This gem posted only on page 4!
Someone just watched the royal wedding coverage
That was priceless.
sidestepping
I'm sure you were (are?) able to do this in Tekken.
Havnt played it in a few years, so i may be mistaken. One of the things that annoyed me was that the game could descend into a circling match.
Strafing?
Actually, they've tried it several times.
Mortal Kombat 3 was the first attempt, along with I believe the early Soul Edge games.
It didn't end well.
Unfortunately what makes for more realism in terms of combat makes for pretty crap gameplay.
Half the delight is watching someone unleash the 500 hit Mega Combo of Doom!, but if the opponent can simply sidestep and watch it explode past them, then kick them in the back, well.
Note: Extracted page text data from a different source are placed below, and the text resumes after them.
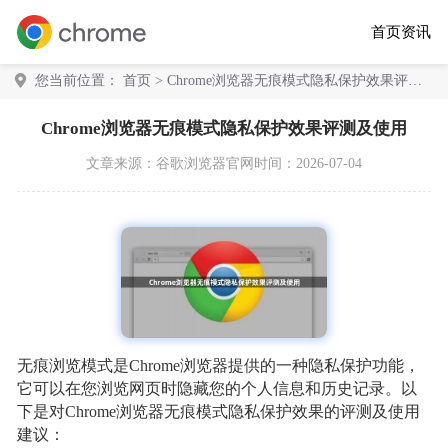
首页
资讯
您当前位置：
首页
> Chrome浏览器无痕模式隐私保护效果评测
及使用
Chrome浏览器无痕模式隐私保护效果评测及使用
文章来源：
谷歌浏览器官网
时间：2026-07-04
无痕浏览模式是Chrome浏览器提供的一种隐私保护功能，
它可以在您浏览网页时隐藏您的个人信息和历史记录。以
下是对Chrome浏览器无痕模式隐私保护效果的评测及使用
建议：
Also, it tends to be really hard to do two player 3D properly. For single player, you can put the camera behind the player, so you plan attacks over the shoulder and can line things up right. For two players on one screen though, the camera has to be purely side on to keep things even, and that makes judging depth really hard, especially for joe average.
@JDX
Yeah, that gets me too. When I was doing karate, I started with shotokan. But my last instructor (before I quit due to lack of free time) changed from pure shotokan to a goju-influenced version (called seijenkai, from a top bloke called Harry Cook) which very much focussed on getting off the line. So you don't go backwards and block, you get the hell out of the way and strike.
For fighting games where many characters' special moves involve a straightforward charge, the ability to sidestep would be a major innovation in the genre. I'm amazed that no-one has added this yet, considering it's been in FPSes for at least 15 years. ISTR Descent was the first game to add this, before iD added it to the original Doom engine for Heretic/Hexen.